Congo-Kinshasa: Une investiture à l'allure de forfaiture

Ç'aurait dû être un vrai jour de gloire. Jour de gloire où l'on verrait un président élu transmettre, pour la première fois, le pouvoir à son successeur élu. Depuis l'accession à l'indépendance de ce qui était jadis le Congo - Léopoldville puis le Zaïre -, la dévolution du pouvoir s'était toujours faite par les armes.

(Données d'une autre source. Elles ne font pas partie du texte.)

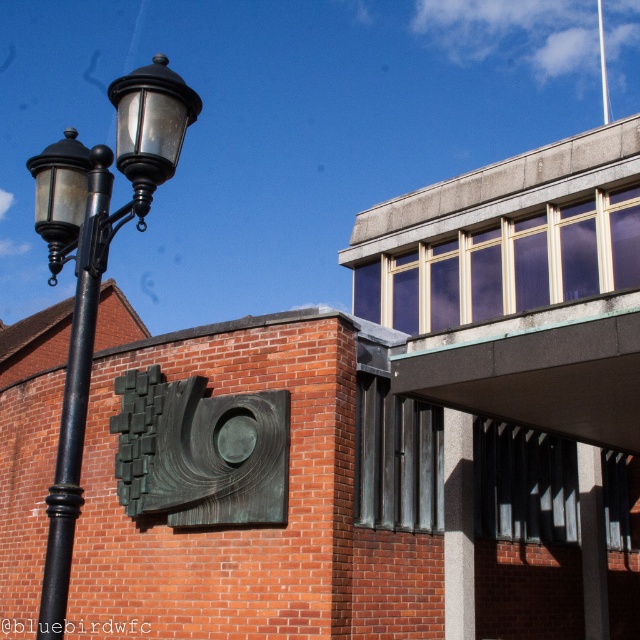 The height and width of the screenshot is (640, 640). I want to click on black metal streetlight at left, so click(97, 266).

Is black metal streetlight at left positioned at the back of black metal pole at left?

Yes, it is.

Which is in front, point (77, 307) or point (99, 214)?

Point (77, 307) is more forward.

I want to click on black metal streetlight at left, so click(x=97, y=266). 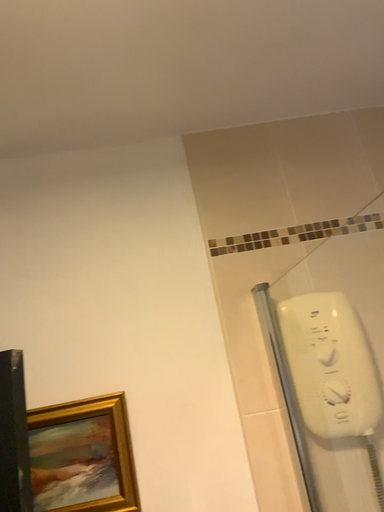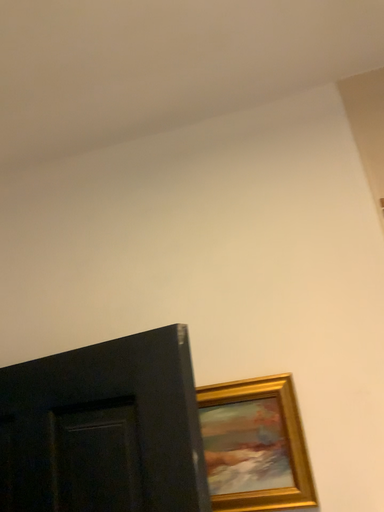 Question: How did the camera likely rotate when shooting the video?

Choices:
 (A) rotated right
 (B) rotated left

Answer: (B) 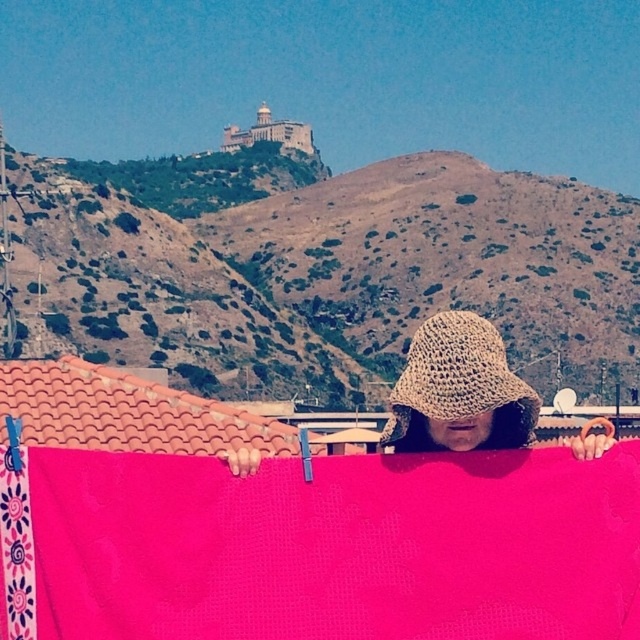 Question: Does pink woven cloth at center lie in front of crochet hat at center?

Choices:
 (A) no
 (B) yes

Answer: (B)

Question: Which point is farther to the camera?

Choices:
 (A) crochet hat at center
 (B) pink woven cloth at center

Answer: (A)

Question: Can you confirm if pink woven cloth at center is positioned to the right of crochet hat at center?

Choices:
 (A) no
 (B) yes

Answer: (A)

Question: Does pink woven cloth at center appear on the left side of crochet hat at center?

Choices:
 (A) no
 (B) yes

Answer: (B) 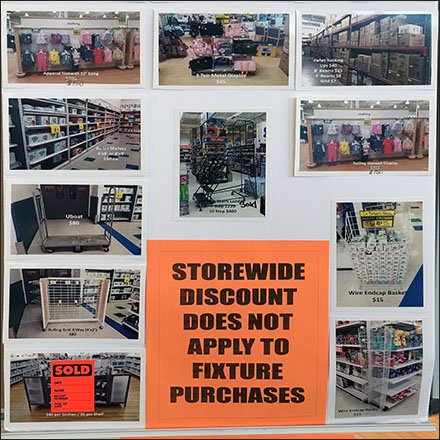 Locate an element on the screen. This screenshot has width=440, height=440. box is located at coordinates (415, 41). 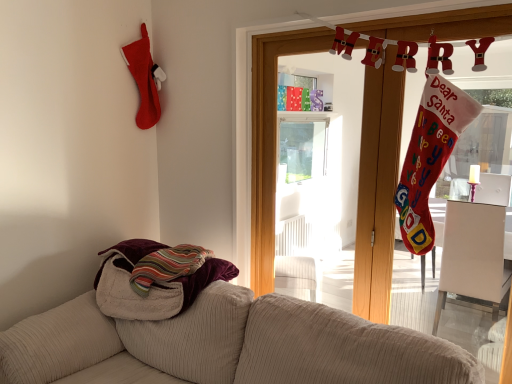 Question: Is wooden door at upper center to the right of beige corduroy couch at lower left from the viewer's perspective?

Choices:
 (A) yes
 (B) no

Answer: (A)

Question: Is wooden door at upper center turned away from beige corduroy couch at lower left?

Choices:
 (A) no
 (B) yes

Answer: (A)

Question: Considering the relative sizes of wooden door at upper center and beige corduroy couch at lower left in the image provided, is wooden door at upper center thinner than beige corduroy couch at lower left?

Choices:
 (A) yes
 (B) no

Answer: (A)

Question: Does wooden door at upper center have a smaller size compared to beige corduroy couch at lower left?

Choices:
 (A) yes
 (B) no

Answer: (A)

Question: Is wooden door at upper center surrounding beige corduroy couch at lower left?

Choices:
 (A) yes
 (B) no

Answer: (B)

Question: From the image's perspective, is wooden door at upper center positioned above or below beige corduroy couch at lower left?

Choices:
 (A) below
 (B) above

Answer: (B)

Question: Is wooden door at upper center in front of or behind beige corduroy couch at lower left in the image?

Choices:
 (A) front
 (B) behind

Answer: (B)

Question: Considering the positions of point (490, 34) and point (329, 329), is point (490, 34) closer or farther from the camera than point (329, 329)?

Choices:
 (A) closer
 (B) farther

Answer: (A)

Question: Choose the correct answer: Is wooden door at upper center inside beige corduroy couch at lower left or outside it?

Choices:
 (A) inside
 (B) outside

Answer: (B)

Question: Does point (118, 259) appear closer or farther from the camera than point (380, 180)?

Choices:
 (A) farther
 (B) closer

Answer: (A)

Question: In terms of height, does striped cotton towel at lower left look taller or shorter compared to wooden door at upper center?

Choices:
 (A) tall
 (B) short

Answer: (B)

Question: In terms of size, does striped cotton towel at lower left appear bigger or smaller than wooden door at upper center?

Choices:
 (A) small
 (B) big

Answer: (B)

Question: Considering the relative positions of striped cotton towel at lower left and wooden door at upper center in the image provided, is striped cotton towel at lower left to the left or to the right of wooden door at upper center?

Choices:
 (A) left
 (B) right

Answer: (A)

Question: From their relative heights in the image, would you say striped cotton towel at lower left is taller or shorter than beige corduroy couch at lower left?

Choices:
 (A) short
 (B) tall

Answer: (A)

Question: Considering their positions, is striped cotton towel at lower left located in front of or behind beige corduroy couch at lower left?

Choices:
 (A) front
 (B) behind

Answer: (B)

En 1965 Joseph Désiré Mobutu, alors chef d'état-major, renverse le président Joseph Kasa Vubu. Suivront trois décennies de règne implacable et sans partage de Mobutu Sese Seko Kuku Ngbendu wa Za Banga, l'homme à la toque de léopard et au bâton de maréchal. Affaibli et malade, en 1997 Mobutu sera à son tour chassé du pouvoir et de son pays par l'Alliance des forces démocratiques pour la libération du Congo (AFDL), la rébellion menée par Laurent Désiré Kabila.

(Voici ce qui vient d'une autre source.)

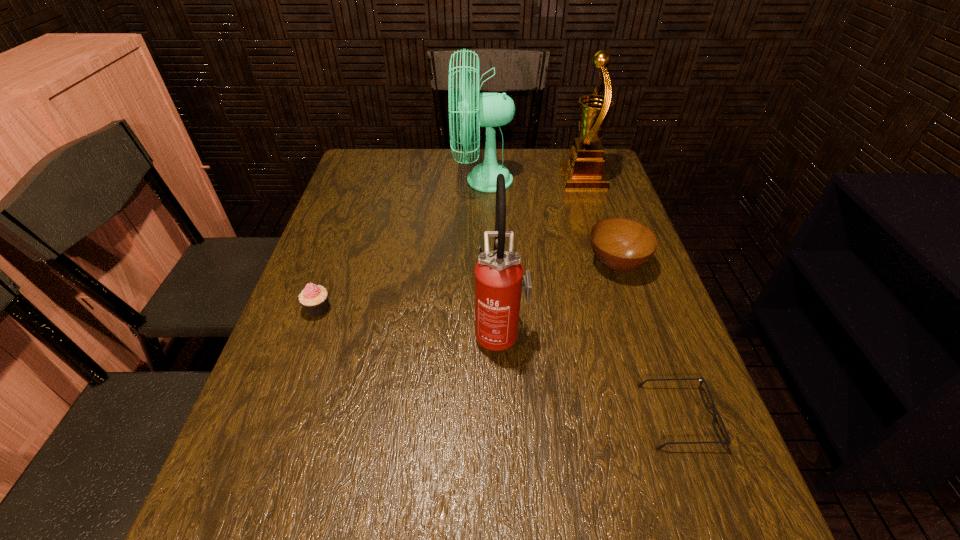 Where is `free spot located on the front-facing side of the award`? This screenshot has height=540, width=960. free spot located on the front-facing side of the award is located at coordinates (518, 178).

Find the location of a particular element. vacant space located on the front-facing side of the award is located at coordinates coord(487,178).

Image resolution: width=960 pixels, height=540 pixels. I want to click on free region located 0.400m on the front-facing side of the award, so click(437, 178).

This screenshot has height=540, width=960. In order to click on vacant area situated at the nozzle of the fire extinguisher in this screenshot , I will do `click(314, 332)`.

Locate an element on the screen. This screenshot has width=960, height=540. free point located at the nozzle of the fire extinguisher is located at coordinates (324, 332).

Locate an element on the screen. The height and width of the screenshot is (540, 960). vacant space located 0.130m at the nozzle of the fire extinguisher is located at coordinates (416, 332).

Where is `vacant area located 0.180m on the back of the third farthest object`? vacant area located 0.180m on the back of the third farthest object is located at coordinates (597, 205).

Where is `vacant space located 0.260m on the back of the leftmost object`? vacant space located 0.260m on the back of the leftmost object is located at coordinates click(347, 230).

Image resolution: width=960 pixels, height=540 pixels. What are the coordinates of `fan that is positioned at the far edge` in the screenshot? It's located at (493, 109).

Where is `award at the far edge`? The image size is (960, 540). award at the far edge is located at coordinates (584, 170). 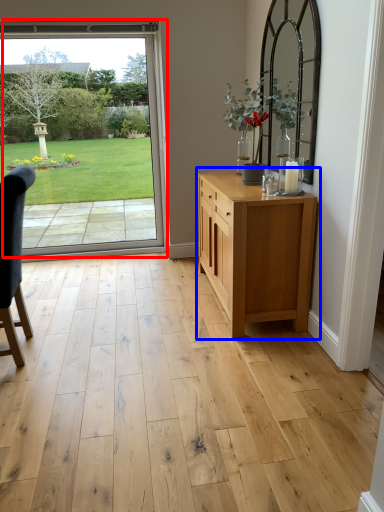 Question: Which of the following is the farthest to the observer, door (highlighted by a red box) or chest of drawers (highlighted by a blue box)?

Choices:
 (A) door
 (B) chest of drawers

Answer: (A)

Quatre ans plus tard, ce dernier, surnommé le M'Zee, est assassiné par un de ses gardes du corps lors d'une révolution de palais. Et c'est son fils Joseph qui héritera du fauteuil présidentiel. Et le voilà, 18 ans après, qui passe le témoin à son successeur, Félix Tshisekedi, le cinquième président du Congo indépendant, mais cette fois sans le moindre coup de feu.

Le vainqueur de la présidentielle de décembre 2018 doit en effet prêter serment aujourd'hui en présence d'une quinzaine de chefs d'Etat, tous africains, avec cependant de grands absents comme le Rwandais Paul Kagame qui, en plus d'être un voisin, assure la présidence en exercice de l'Union africaine. Il a eu l'outrecuidance de critiquer les conditions dans lesquelles le fils d'Etienne Tshisekedi a été élu.

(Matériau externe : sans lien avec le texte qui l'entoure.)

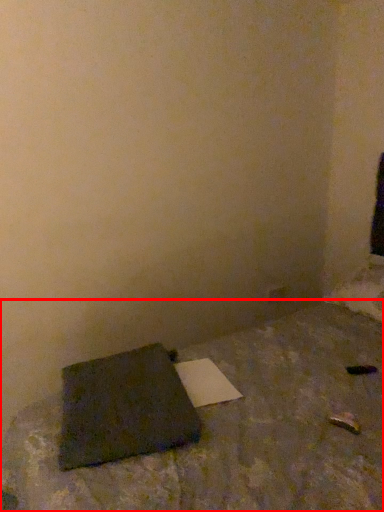 Question: Considering the relative positions of furniture (annotated by the red box) and notebook in the image provided, where is furniture (annotated by the red box) located with respect to the staircase?

Choices:
 (A) right
 (B) left

Answer: (A)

Cette transmission du pouvoir entre fils de... devrait donc être marquée d'une pierre blanche. Hélas ! C'est un jour de honte, surtout quand on sait dans quelles conditions la CENI d'abord, la Cour constitutionnelle ensuite ont décrété la victoire de celui qui, en réalité, n'a pas gagné le scrutin puisque tout porte à croire que c'est Martin Fayulu qui en est le véritable vainqueur. Un vainqueur floué au moyen d'un hold-up électoral digne d'une république bananière et passé par pertes et profits par l'Union africaine, l'Union européenne et les Etats-Unis, c'est-à-dire ceux-là mêmes qui avaient émis de sérieux doutes sur la sincérité du scrutin.

La cérémonie d'aujourd'hui va donc consacrer un braquage électoral qui peut constituer un précédent dangereux pour toutes les démocratures du continent. On comprend d'ailleurs que la Conférence épiscopale nationale du Congo (CENCO), qui avait été la première à crier au vol, ne veuille pas accorder sa bénédiction à cette investiture à l'allure de forfaiture.

On ne sait d'ailleurs pas si le discours que petit Kabila a adressé hier à la nation était un message d'adieu ou un simple au revoir ; car en installant le plus accommodant de ses opposants, il espère que, le temps d'un quinquennat, ce Medvedev africain se contentera de garder le trône au chaud pendant que lui pourra toujours tirer les ficelles en coulisses.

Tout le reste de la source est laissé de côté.